Note that fields (like title) can have a different meaning depending on the ENTRYTYPEs.
In the following listing are available bibtex ENTRYTYPEs with their respective required fields (data elements) (source: bibtex.eu). Additional information and optional fields can be accessed with the link included in the name of each entry type.
ENTRYTYPE : article
- author 
- title 
- journal 
- year 
- volume (if exists) 
- number (if exists) 
ENTRYTYPE: book
- author 
- year 
- title 
- publisher 
- address 
ENTRYTYPE: conference
- author 
- title 
- booktitle 
- year 
ENTRYTYPE: inbook
- author 
- title (i.e., chapter) 
- booktitle 
- publisher 
- year 
ENTRYTYPE: incollection
- author 
- title - TBD: chapter? 
- booktitle 
- publisher 
- year 
ENTRYTYPE: inproceedings
- author 
- title 
- booktitle 
- year 
ENTRYTYPE: manual
- title 
- year 
ENTRYTYPE: mastersthesis
- author 
- title 
- school 
- year 
ENTRYTYPE: misc
- author 
- title 
- year 
ENTRYTYPE: phdthesis
- author 
- title 
- school 
- year 
ENTRYTYPE: proceedings
- title 
- year 
ENTRYTYPE: techreport
- author 
- title 
- institution 
- year 
- number (if exists) 
ENTRYTYPE: unpublished
- author 
- title 
- institution 
- year 
Field sets
The following field sets are distinguished (work-in-progress):
- IDENTIFYING_FIELD_KEYS 
- colrev_data_provenance/colrev_masterdata_provenance 
Fields
Standardized field names and explanations. Value restrictions are implemented in the QualityModel.

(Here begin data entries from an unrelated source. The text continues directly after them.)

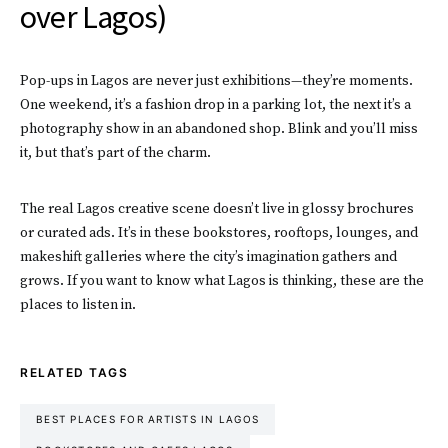
over Lagos)
Pop-ups in Lagos are never just exhibitions—they’re moments.
One weekend, it’s a fashion drop in a parking lot, the next it’s a
photography show in an abandoned shop. Blink and you’ll miss
it, but that’s part of the charm.
The real Lagos creative scene doesn’t live in glossy brochures
or curated ads. It’s in these bookstores, rooftops, lounges, and
makeshift galleries where the city’s imagination gathers and
grows. If you want to know what Lagos is thinking, these are the
places to listen in.
RELATED TAGS
BEST PLACES FOR ARTISTS IN LAGOS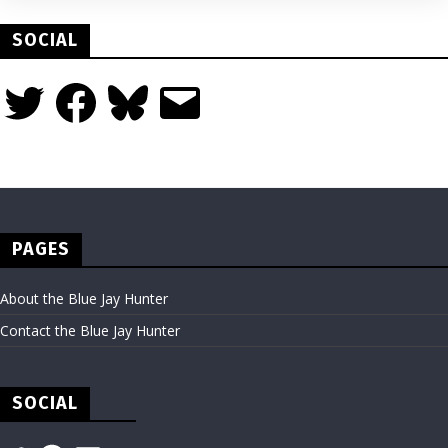
SOCIAL
Twitter
Facebook
Bluesky
Email
PAGES
About the Blue Jay Hunter
Contact the Blue Jay Hunter
SOCIAL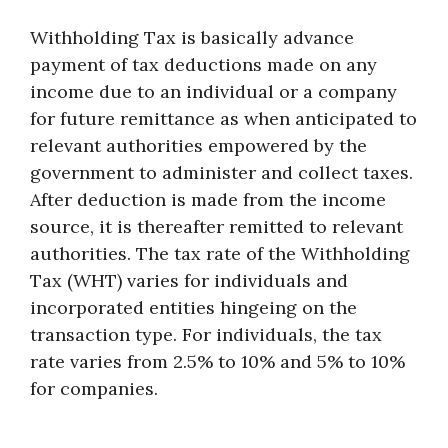
Withholding Tax is basically advance
payment of tax deductions made on any
income due to an individual or a company
for future remittance as when anticipated to
relevant authorities empowered by the
government to administer and collect taxes.
After deduction is made from the income
source, it is thereafter remitted to relevant
authorities. The tax rate of the Withholding
Tax (WHT) varies for individuals and
incorporated entities hingeing on the
transaction type. For individuals, the tax
rate varies from 2.5% to 10% and 5% to 10%
for companies.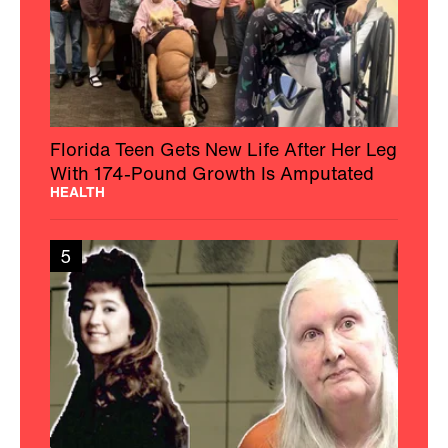
Florida Teen Gets New Life After Her Leg
With 174-Pound Growth Is Amputated
HEALTH
5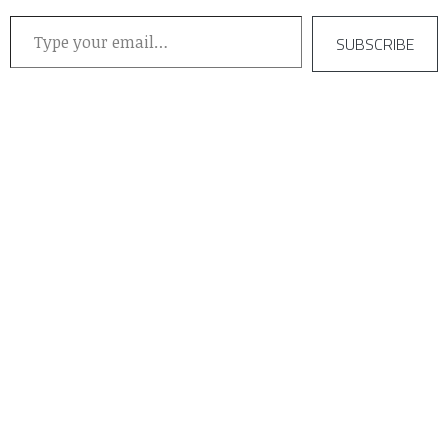
Type your email…
SUBSCRIBE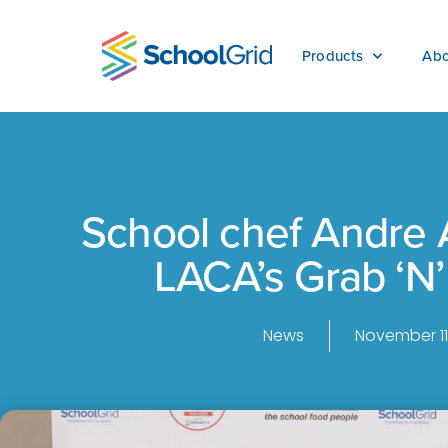
Products
Abo
School chef Andre 
LACA’s Grab ‘N’
News
November 11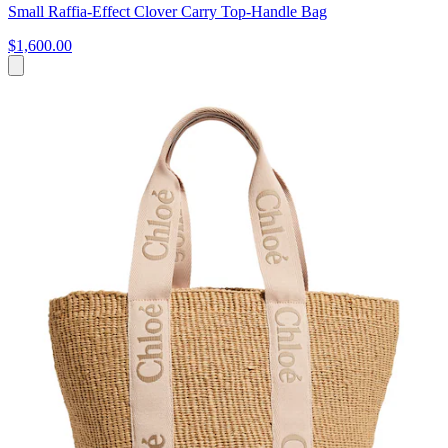
Small Raffia-Effect Clover Carry Top-Handle Bag
$1,600.00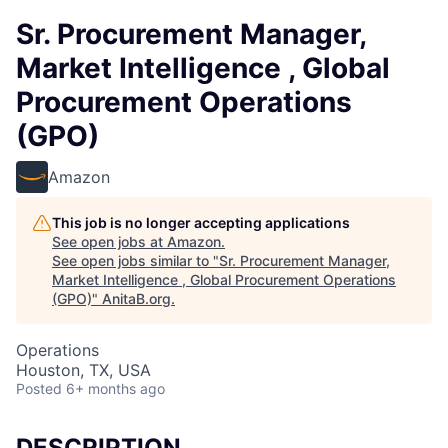
Sr. Procurement Manager,
Market Intelligence , Global
Procurement Operations
(GPO)
Amazon
This job is no longer accepting applications
See open jobs at
Amazon
.
See open jobs similar to "
Sr. Procurement Manager,
Market Intelligence , Global Procurement Operations
(GPO)
"
AnitaB.org
.
Operations
Houston, TX, USA
Posted
6+ months ago
DESCRIPTION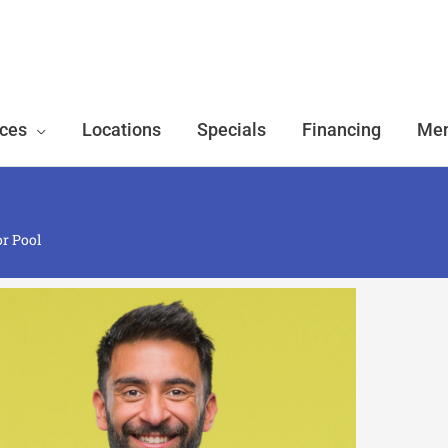
ices
Locations
Specials
Financing
Mem
or Pool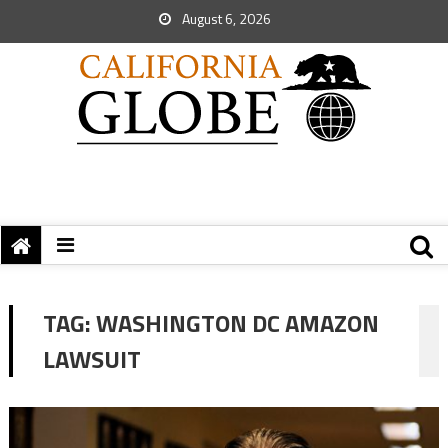
August 6, 2026
TAG:
WASHINGTON DC AMAZON
LAWSUIT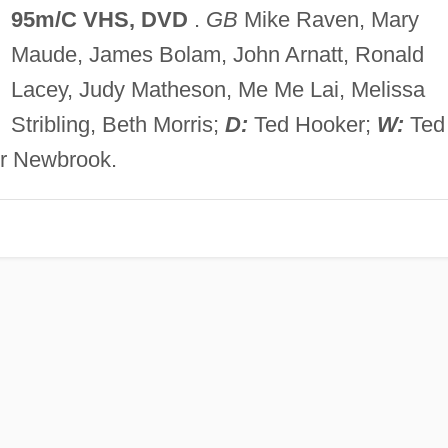
95m/C VHS, DVD
.
GB
Mike Raven, Mary
Maude, James Bolam, John Arnatt, Ronald
Lacey, Judy Matheson, Me Me Lai, Melissa
Stribling, Beth Morris;
D:
Ted Hooker;
W:
Ted
r Newbrook.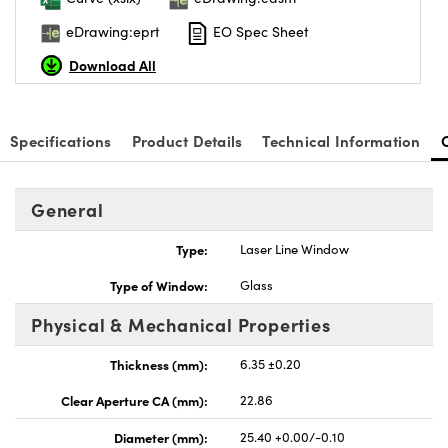
eDrawing:eprt
EO Spec Sheet
Download All
Specifications
Product Details
Technical Information
General
Type:
Laser Line Window
Type of Window:
Glass
Physical & Mechanical Properties
Thickness (mm):
6.35 ±0.20
Clear Aperture CA (mm):
22.86
Diameter (mm):
25.40 +0.00/-0.10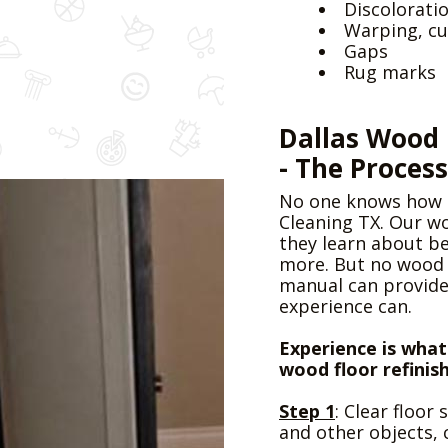
Discolorati
Warping, cu
Gaps
Pressure Cleaning
Rug marks
Dallas Wood 
- The Process
No one knows how t
Cleaning TX. Our wo
they learn about b
Commercial Cleaning
more. But no wood c
manual can provide
experience can.
Experience is what
wood floor refinis
Step 1
: Clear floor
and other objects, 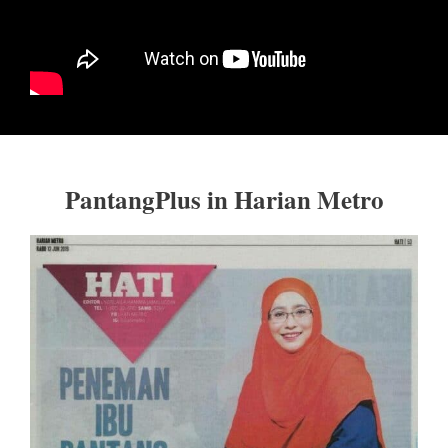
PantangPlus in Harian Metro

Fields should be in unicode (i.e., not contain latex or html characters or tags).
Fields not listed in the ENTRYTYPEs section are optional.
- author (Last-name, FirstName - separated by “ and “; institutional authors are escaped with double braces; particles are escaped with last names using braces) 
- title 
- year 
- journal 
- booktitle 
- chapter 
- publisher 
- volume 
- number 
- pages 
- editor (format: see author) 
- language (ISO 639-1 standard language codes) 
- abstract 
- keywords (separated by “,”) 
- url 
- fulltext 
- note: containing custom notes entered by users (note fields from SearchSources do not replace this field) 
- cited_by: current number of citations (volatile) 
work-in-progress
- Identifiers 
- title fields in different languages (e.g., title_deu) 
Schema Mapping
Upon load, the SearchSource fields are mapped to the standardized fields. This is necessary to handle naming conflicts (e.g., field name “authors” in one SearchSource and “author” in another), and type/domain conflicts (e.g., “citations” containing an integer in one SearchSoruce and a list of citing papers in another). Fields which cannot be mapped receive a SearchSource-specific prefix (e.g., “colrev.dblp.dblp_key”).
The schema mapping should be completed in the search methods. Search feeds should contain raw (non-prefixed) fields.
Defect codes
Defect codes are stored in the field provenance. They can be ignored as false positives based on the IGNORE: prefix.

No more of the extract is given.